_Problem requirements_
Please give back every entry in full, word for word, but none of the pictures.
[Exercise materials — start]
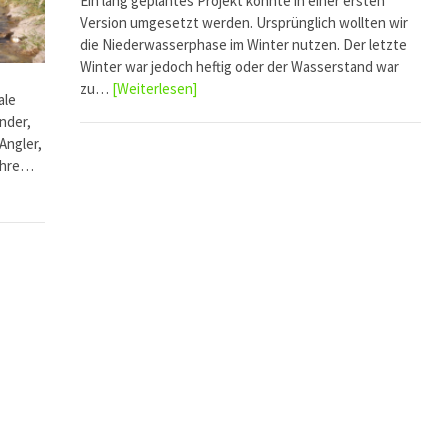
Ein lang geplantes Projekt konnte in einer ersten
Version umgesetzt werden. Ursprünglich wollten wir
die Niederwasserphase im Winter nutzen. Der letzte
Winter war jedoch heftig oder der Wasserstand war
zu…
[Weiterlesen]
ale
nder,
Angler,
wahre…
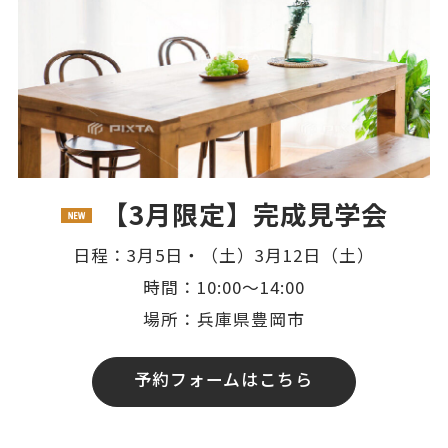
【3月限定】完成見学会
日程：3月5日・（土）3月12日（土）
時間：10:00～14:00
場所：兵庫県豊岡市
予約フォームはこちら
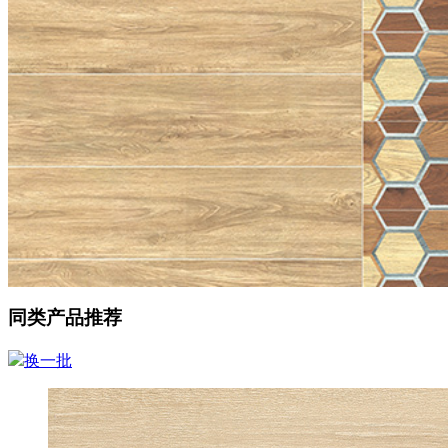
同类产品推荐
换一批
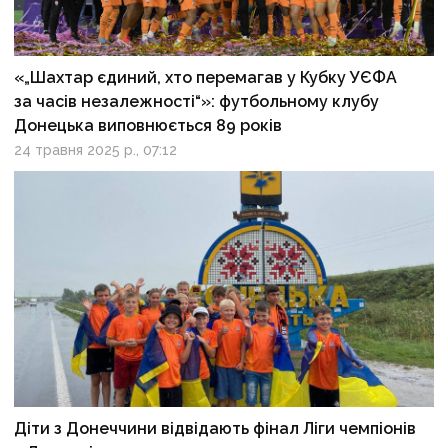
«„Шахтар єдиний, хто перемагав у Кубку УЄФА
за часів незалежності“»: футбольному клубу
Донецька виповнюється 89 років
24 травня 2025 р., 07:12
Діти з Донеччини відвідають фінал Ліги чемпіонів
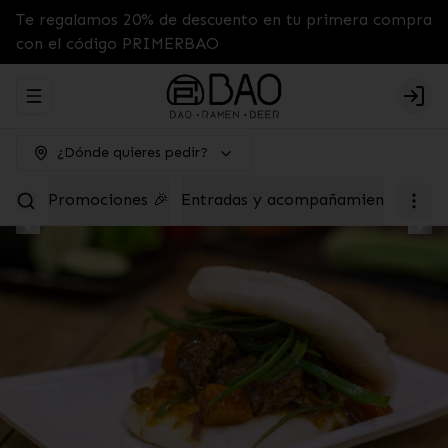
Te regalamos 20% de descuento en tu primera compra
con el código PRIMERBAO
Abrir menu de navegación
Logi
¿Dónde quieres pedir?
Promociones 🎉
Entradas y acompañamientos
Tab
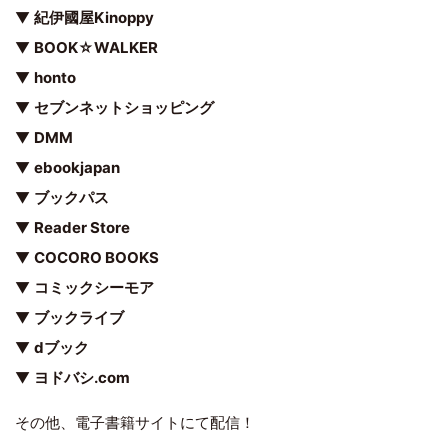
▼
紀伊國屋Kinoppy
▼
BOOK☆WALKER
▼
honto
▼
セブンネットショッピング
▼
DMM
▼
ebookjapan
▼
ブックパス
▼
Reader Store
▼
COCORO BOOKS
▼
コミックシーモア
▼
ブックライブ
▼
dブック
▼
ヨドバシ.com
その他、電子書籍サイトにて配信！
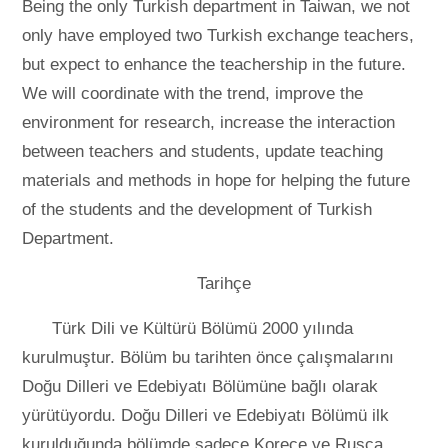
Being the only Turkish department in Taiwan, we not
only have employed two Turkish exchange teachers,
but expect to enhance the teachership in the future.
We will coordinate with the trend, improve the
environment for research, increase the interaction
between teachers and students, update teaching
materials and methods in hope for helping the future
of the students and the development of Turkish
Department.
Tarihçe
Türk Dili ve Kültürü Bölümü 2000 yılında
kurulmuştur. Bölüm bu tarihten önce çalışmalarını
Doğu Dilleri ve Edebiyatı Bölümüne bağlı olarak
yürütüyordu. Doğu Dilleri ve Edebiyatı Bölümü ilk
kurulduğunda bölümde sadece Korece ve Rusça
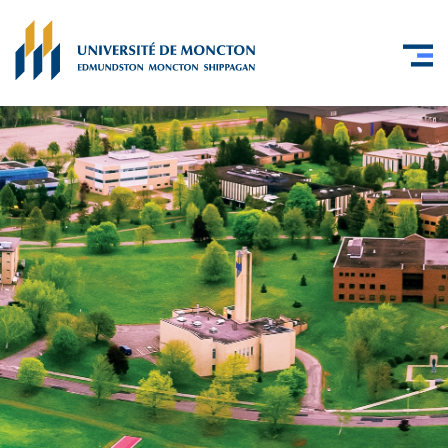
Skip to main content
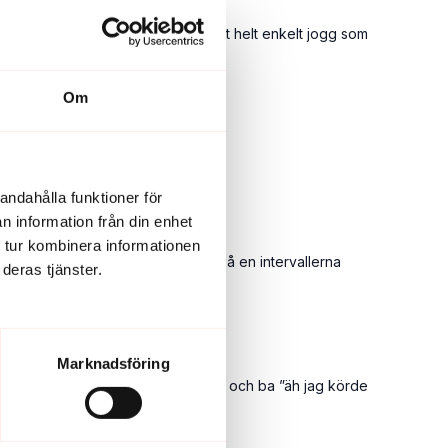
nte gjorde det i det här passet? Är det helt enkelt jogg som
Om
andahålla funktioner för
n information från din enhet
 tur kombinera informationen
kar och en sjö (!) mitt på spåret så en intervallerna
deras tjänster.
Marknadsföring
te flera gånger att jag skulle banga och ba ”äh jag körde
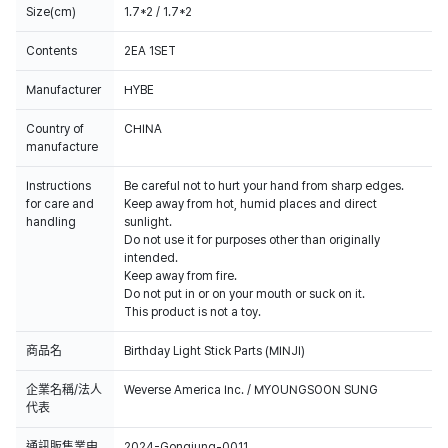
Size(cm)
1.7*2 / 1.7*2
Contents
2EA 1SET
Manufacturer
HYBE
Country of
CHINA
manufacture
Instructions
Be careful not to hurt your hand from sharp edges.
for care and
Keep away from hot, humid places and direct
handling
sunlight.
Do not use it for purposes other than originally
intended.
Keep away from fire.
Do not put in or on your mouth or suck on it.
This product is not a toy.
商品名
Birthday Light Stick Parts (MINJI)
企業名稱/法人
Weverse America Inc. / MYOUNGSOON SUNG
代表
通訊販售業申
2024-Gongjung-0011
[Exercise materials — finish]
_Answer to this problem_
Ein lang geplantes Projekt konnte in einer ersten
Version umgesetzt werden. Ursprünglich wollten wir
die Niederwasserphase im Winter nutzen. Der letzte
Winter war jedoch heftig oder der Wasserstand war
zu…
[Weiterlesen]
ale
nder,
Angler,
wahre…
【3月限定】完成見学会
日程：3月5日・（土）3月12日（土）
時間：10:00～14:00
場所：兵庫県豊岡市
予約フォームはこちら
同类产品推荐
换一批
«„Шахтар єдиний, хто перемагав у Кубку УЄФА
за часів незалежності“»: футбольному клубу
Донецька виповнюється 89 років
24 травня 2025 р., 07:12
Діти з Донеччини відвідають фінал Ліги чемпіонів
Te regalamos 20% de descuento en tu primera compra
con el código PRIMERBAO
Abrir menu de navegación
Logi
¿Dónde quieres pedir?
Promociones 🎉
Entradas y acompañamientos
Tab
▼
紀伊國屋Kinoppy
▼
BOOK☆WALKER
▼
honto
▼
セブンネットショッピング
▼
DMM
▼
ebookjapan
▼
ブックパス
▼
Reader Store
▼
COCORO BOOKS
▼
コミックシーモア
▼
ブックライブ
▼
dブック
▼
ヨドバシ.com
その他、電子書籍サイトにて配信！
Being the only Turkish department in Taiwan, we not
only have employed two Turkish exchange teachers,
but expect to enhance the teachership in the future.
We will coordinate with the trend, improve the
environment for research, increase the interaction
between teachers and students, update teaching
materials and methods in hope for helping the future
of the students and the development of Turkish
Department.
Tarihçe
Türk Dili ve Kültürü Bölümü 2000 yılında
kurulmuştur. Bölüm bu tarihten önce çalışmalarını
Doğu Dilleri ve Edebiyatı Bölümüne bağlı olarak
yürütüyordu. Doğu Dilleri ve Edebiyatı Bölümü ilk
kurulduğunda bölümde sadece Korece ve Rusça
Skip to main content
nte gjorde det i det här passet? Är det helt enkelt jogg som
Om
andahålla funktioner för
n information från din enhet
 tur kombinera informationen
kar och en sjö (!) mitt på spåret så en intervallerna
deras tjänster.
Marknadsföring
te flera gånger att jag skulle banga och ba ”äh jag körde
Size(cm)
1.7*2 / 1.7*2
Contents
2EA 1SET
Manufacturer
HYBE
Country of
CHINA
manufacture
Instructions
Be careful not to hurt your hand from sharp edges.
for care and
Keep away from hot, humid places and direct
handling
sunlight.
Do not use it for purposes other than originally
intended.
Keep away from fire.
Do not put in or on your mouth or suck on it.
This product is not a toy.
商品名
Birthday Light Stick Parts (MINJI)
企業名稱/法人
Weverse America Inc. / MYOUNGSOON SUNG
代表
通訊販售業申
2024-Gongjung-0011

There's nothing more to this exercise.